_TO DO_: The answer should reproduce the listing below character for character.

_SUPPLIED INFORMATION_:
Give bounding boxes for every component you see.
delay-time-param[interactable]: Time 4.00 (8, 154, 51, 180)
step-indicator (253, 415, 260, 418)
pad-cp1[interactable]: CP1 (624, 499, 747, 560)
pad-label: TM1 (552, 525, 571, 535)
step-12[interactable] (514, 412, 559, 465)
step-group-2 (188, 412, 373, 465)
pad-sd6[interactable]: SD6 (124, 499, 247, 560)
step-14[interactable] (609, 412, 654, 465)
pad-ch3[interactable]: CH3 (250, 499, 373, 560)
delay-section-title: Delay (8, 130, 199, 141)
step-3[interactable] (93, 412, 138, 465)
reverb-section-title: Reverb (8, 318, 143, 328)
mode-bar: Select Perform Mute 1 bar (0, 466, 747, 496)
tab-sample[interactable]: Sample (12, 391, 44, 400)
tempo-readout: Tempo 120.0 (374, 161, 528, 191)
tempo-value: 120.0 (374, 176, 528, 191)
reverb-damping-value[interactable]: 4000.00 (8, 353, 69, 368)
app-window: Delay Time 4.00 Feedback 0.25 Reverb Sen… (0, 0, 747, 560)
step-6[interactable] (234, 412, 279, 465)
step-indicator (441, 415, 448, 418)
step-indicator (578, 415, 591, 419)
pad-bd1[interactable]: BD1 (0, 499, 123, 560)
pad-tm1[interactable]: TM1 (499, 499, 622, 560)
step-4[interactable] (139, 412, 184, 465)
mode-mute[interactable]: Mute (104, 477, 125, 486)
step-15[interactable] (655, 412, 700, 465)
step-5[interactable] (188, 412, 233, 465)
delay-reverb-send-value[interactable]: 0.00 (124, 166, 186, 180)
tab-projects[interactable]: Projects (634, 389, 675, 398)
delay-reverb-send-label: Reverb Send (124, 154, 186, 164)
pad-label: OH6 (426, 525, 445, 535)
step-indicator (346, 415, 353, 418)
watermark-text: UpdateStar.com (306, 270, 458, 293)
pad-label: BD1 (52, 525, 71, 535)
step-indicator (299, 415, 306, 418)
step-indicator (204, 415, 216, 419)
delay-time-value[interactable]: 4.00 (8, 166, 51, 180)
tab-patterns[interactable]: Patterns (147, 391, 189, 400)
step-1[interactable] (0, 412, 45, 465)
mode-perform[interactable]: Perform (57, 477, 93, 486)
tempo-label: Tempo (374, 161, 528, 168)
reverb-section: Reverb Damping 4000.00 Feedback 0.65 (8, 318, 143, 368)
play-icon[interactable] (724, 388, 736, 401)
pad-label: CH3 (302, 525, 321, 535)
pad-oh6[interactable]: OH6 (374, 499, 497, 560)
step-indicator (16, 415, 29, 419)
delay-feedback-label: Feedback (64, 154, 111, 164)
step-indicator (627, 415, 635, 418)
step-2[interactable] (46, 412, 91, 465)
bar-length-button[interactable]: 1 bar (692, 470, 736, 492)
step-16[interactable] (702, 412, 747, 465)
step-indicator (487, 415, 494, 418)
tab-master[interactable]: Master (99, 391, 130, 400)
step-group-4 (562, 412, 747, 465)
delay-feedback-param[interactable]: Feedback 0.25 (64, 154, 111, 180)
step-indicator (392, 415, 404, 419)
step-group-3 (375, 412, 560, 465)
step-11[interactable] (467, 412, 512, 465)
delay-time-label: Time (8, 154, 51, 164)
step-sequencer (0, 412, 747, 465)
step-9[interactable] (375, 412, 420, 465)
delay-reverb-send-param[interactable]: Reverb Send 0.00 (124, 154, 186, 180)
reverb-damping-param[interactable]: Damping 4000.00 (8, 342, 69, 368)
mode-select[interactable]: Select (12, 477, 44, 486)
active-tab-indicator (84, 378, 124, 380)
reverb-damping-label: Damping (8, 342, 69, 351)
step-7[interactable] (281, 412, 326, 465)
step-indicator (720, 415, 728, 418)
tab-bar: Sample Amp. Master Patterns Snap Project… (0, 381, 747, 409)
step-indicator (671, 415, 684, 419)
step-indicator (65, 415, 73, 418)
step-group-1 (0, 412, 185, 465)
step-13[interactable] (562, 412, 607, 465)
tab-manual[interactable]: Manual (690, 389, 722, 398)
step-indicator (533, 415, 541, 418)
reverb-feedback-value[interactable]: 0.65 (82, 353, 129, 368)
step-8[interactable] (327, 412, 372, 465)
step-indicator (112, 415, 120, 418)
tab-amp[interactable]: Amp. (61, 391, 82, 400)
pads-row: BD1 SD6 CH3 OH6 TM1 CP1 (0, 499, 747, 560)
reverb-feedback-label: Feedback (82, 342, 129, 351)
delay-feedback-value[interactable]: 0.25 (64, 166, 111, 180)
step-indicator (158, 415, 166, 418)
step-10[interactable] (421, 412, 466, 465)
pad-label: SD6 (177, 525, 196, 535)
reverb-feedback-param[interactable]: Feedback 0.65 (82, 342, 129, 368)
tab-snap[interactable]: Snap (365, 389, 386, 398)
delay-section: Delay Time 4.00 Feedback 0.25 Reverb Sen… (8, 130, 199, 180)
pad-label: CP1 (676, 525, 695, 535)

_WRITTEN RESPONSE_:
Give bounding boxes for every component you see.
delay-time-param[interactable]: Time 4.00 (8, 154, 51, 180)
step-indicator (253, 415, 260, 418)
pad-cp1[interactable]: CP1 (624, 499, 747, 560)
pad-label: TM1 (552, 525, 571, 535)
step-12[interactable] (514, 412, 559, 465)
step-group-2 (188, 412, 373, 465)
pad-sd6[interactable]: SD6 (124, 499, 247, 560)
step-14[interactable] (609, 412, 654, 465)
pad-ch3[interactable]: CH3 (250, 499, 373, 560)
delay-section-title: Delay (8, 130, 199, 141)
step-3[interactable] (93, 412, 138, 465)
reverb-section-title: Reverb (8, 318, 143, 328)
mode-bar: Select Perform Mute 1 bar (0, 466, 747, 496)
tab-sample[interactable]: Sample (12, 391, 44, 400)
tempo-readout: Tempo 120.0 (374, 161, 528, 191)
tempo-value: 120.0 (374, 176, 528, 191)
reverb-damping-value[interactable]: 4000.00 (8, 353, 69, 368)
app-window: Delay Time 4.00 Feedback 0.25 Reverb Sen… (0, 0, 747, 560)
step-6[interactable] (234, 412, 279, 465)
step-indicator (441, 415, 448, 418)
step-indicator (578, 415, 591, 419)
pad-bd1[interactable]: BD1 (0, 499, 123, 560)
pad-tm1[interactable]: TM1 (499, 499, 622, 560)
step-4[interactable] (139, 412, 184, 465)
mode-mute[interactable]: Mute (104, 477, 125, 486)
step-15[interactable] (655, 412, 700, 465)
step-5[interactable] (188, 412, 233, 465)
delay-reverb-send-value[interactable]: 0.00 (124, 166, 186, 180)
tab-projects[interactable]: Projects (634, 389, 675, 398)
delay-reverb-send-label: Reverb Send (124, 154, 186, 164)
pad-label: OH6 (426, 525, 445, 535)
step-indicator (346, 415, 353, 418)
watermark-text: UpdateStar.com (306, 270, 458, 293)
pad-label: BD1 (52, 525, 71, 535)
step-indicator (299, 415, 306, 418)
step-indicator (204, 415, 216, 419)
delay-time-value[interactable]: 4.00 (8, 166, 51, 180)
tab-patterns[interactable]: Patterns (147, 391, 189, 400)
step-1[interactable] (0, 412, 45, 465)
mode-perform[interactable]: Perform (57, 477, 93, 486)
tempo-label: Tempo (374, 161, 528, 168)
reverb-section: Reverb Damping 4000.00 Feedback 0.65 (8, 318, 143, 368)
play-icon[interactable] (724, 388, 736, 401)
pad-label: CH3 (302, 525, 321, 535)
pad-oh6[interactable]: OH6 (374, 499, 497, 560)
step-indicator (16, 415, 29, 419)
delay-feedback-label: Feedback (64, 154, 111, 164)
step-indicator (627, 415, 635, 418)
step-2[interactable] (46, 412, 91, 465)
bar-length-button[interactable]: 1 bar (692, 470, 736, 492)
step-16[interactable] (702, 412, 747, 465)
step-indicator (487, 415, 494, 418)
tab-master[interactable]: Master (99, 391, 130, 400)
step-group-4 (562, 412, 747, 465)
delay-feedback-param[interactable]: Feedback 0.25 (64, 154, 111, 180)
step-indicator (392, 415, 404, 419)
step-group-3 (375, 412, 560, 465)
step-11[interactable] (467, 412, 512, 465)
delay-time-label: Time (8, 154, 51, 164)
step-sequencer (0, 412, 747, 465)
step-9[interactable] (375, 412, 420, 465)
delay-reverb-send-param[interactable]: Reverb Send 0.00 (124, 154, 186, 180)
reverb-damping-param[interactable]: Damping 4000.00 (8, 342, 69, 368)
mode-select[interactable]: Select (12, 477, 44, 486)
active-tab-indicator (84, 378, 124, 380)
reverb-damping-label: Damping (8, 342, 69, 351)
step-7[interactable] (281, 412, 326, 465)
step-indicator (720, 415, 728, 418)
tab-bar: Sample Amp. Master Patterns Snap Project… (0, 381, 747, 409)
step-indicator (671, 415, 684, 419)
step-indicator (65, 415, 73, 418)
step-group-1 (0, 412, 185, 465)
step-13[interactable] (562, 412, 607, 465)
tab-manual[interactable]: Manual (690, 389, 722, 398)
step-indicator (533, 415, 541, 418)
reverb-feedback-value[interactable]: 0.65 (82, 353, 129, 368)
step-8[interactable] (327, 412, 372, 465)
step-indicator (112, 415, 120, 418)
tab-amp[interactable]: Amp. (61, 391, 82, 400)
pads-row: BD1 SD6 CH3 OH6 TM1 CP1 (0, 499, 747, 560)
reverb-feedback-label: Feedback (82, 342, 129, 351)
delay-feedback-value[interactable]: 0.25 (64, 166, 111, 180)
step-indicator (158, 415, 166, 418)
step-10[interactable] (421, 412, 466, 465)
pad-label: SD6 (177, 525, 196, 535)
reverb-feedback-param[interactable]: Feedback 0.65 (82, 342, 129, 368)
tab-snap[interactable]: Snap (365, 389, 386, 398)
delay-section: Delay Time 4.00 Feedback 0.25 Reverb Sen… (8, 130, 199, 180)
pad-label: CP1 (676, 525, 695, 535)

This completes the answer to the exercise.